Bij deze procedure verwijdert de tandarts het grootste deel van het materiaal van het tandbederf, maar laat een klein deel ervan zitten, zodat het pulpaweefsel wordt bedekt. Dit verweekte of verrotte tandbeen wordt behandeld met een materiaal dat lijkt op het materiaal dat wordt gebruikt bij het direct afdekken van de pulpa. De beschermende laag die wordt aangebracht, bevordert de remineralisatie van het tandbeen. Vervolgens wordt een tijdelijke vulling op de tand geplaatst. Maanden later wordt deze tijdelijke restauratie verwijderd en wordt de genezing geëvalueerd. In veel gevallen is het tandbeen dat de pulpa bedekt geregenereerd en kan eventueel resterend tandbederf veilig worden verwijderd. Tenslotte krijgt de tand een permanente restauratie.

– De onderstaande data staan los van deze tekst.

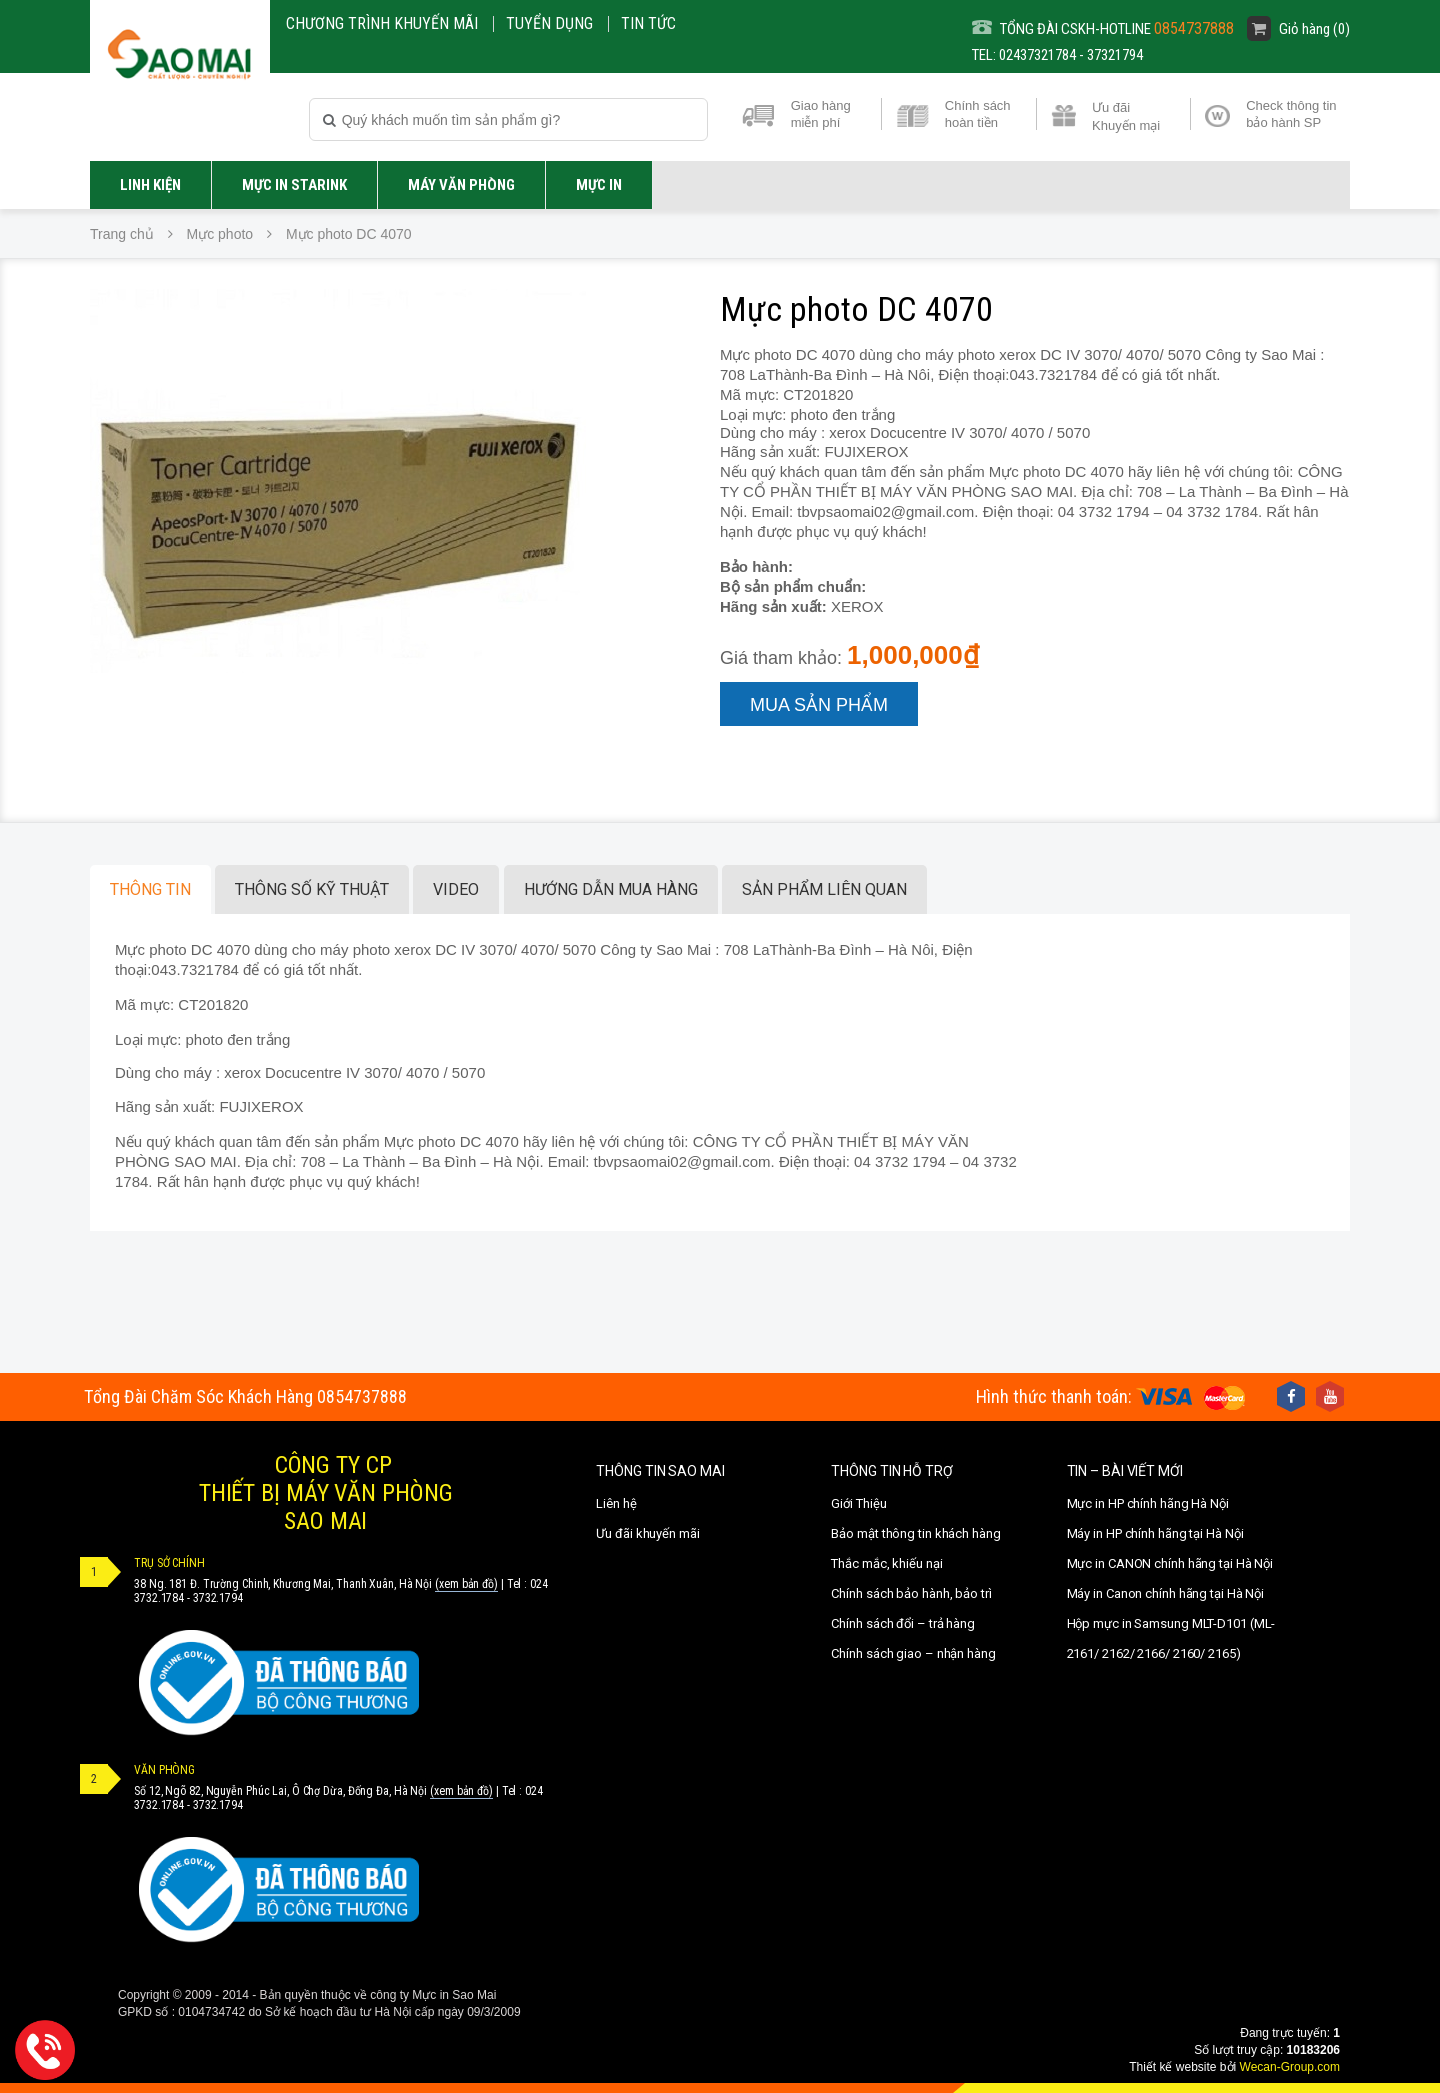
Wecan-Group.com (1290, 2067)
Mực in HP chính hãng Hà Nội (1148, 1503)
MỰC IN (599, 185)
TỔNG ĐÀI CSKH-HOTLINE (1103, 28)
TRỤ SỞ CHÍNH (169, 1563)
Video (456, 889)
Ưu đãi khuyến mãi (647, 1533)
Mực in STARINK (294, 185)
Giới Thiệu (858, 1503)
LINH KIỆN (150, 185)
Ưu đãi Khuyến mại (1126, 115)
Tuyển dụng (549, 23)
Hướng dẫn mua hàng (611, 889)
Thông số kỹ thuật (312, 889)
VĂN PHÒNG (164, 1770)
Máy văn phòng (461, 185)
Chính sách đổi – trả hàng (903, 1623)
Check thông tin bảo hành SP (1291, 114)
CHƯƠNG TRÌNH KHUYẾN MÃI (382, 23)
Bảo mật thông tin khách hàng (915, 1533)
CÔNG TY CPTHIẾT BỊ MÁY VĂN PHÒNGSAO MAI (326, 1493)
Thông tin (150, 889)
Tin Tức (648, 23)
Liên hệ (616, 1503)
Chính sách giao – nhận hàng (913, 1653)
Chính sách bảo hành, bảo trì (911, 1593)
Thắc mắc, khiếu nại (886, 1563)
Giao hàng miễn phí (821, 114)
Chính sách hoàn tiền (978, 114)
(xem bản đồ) (466, 1584)
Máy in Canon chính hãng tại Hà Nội (1166, 1593)
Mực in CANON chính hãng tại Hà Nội (1170, 1563)
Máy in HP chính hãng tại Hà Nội (1155, 1533)
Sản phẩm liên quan (824, 889)
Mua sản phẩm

De voordelen van pulpa-overkappingen zijn onder andere dat ze minder ingrijpend en minder kostbaar zijn dan een wortelkanaalbehandeling. Het nadeel is dat sommige patiënten nog een wortelkanaal nodig hebben nadat de capping-procedure is uitgevoerd. Patiënten die de procedure overwegen, moeten zich ervan bewust zijn dat deze, ondanks al onze inspanningen, mogelijk geen permanente oplossing biedt, en dat later alsnog een wortelkanaalbehandeling nodig kan zijn. Onder de juiste omstandigheden en voorwaarden is het echter redelijk om pulpa-overkapping te overwegen als een manier om een tand te redden.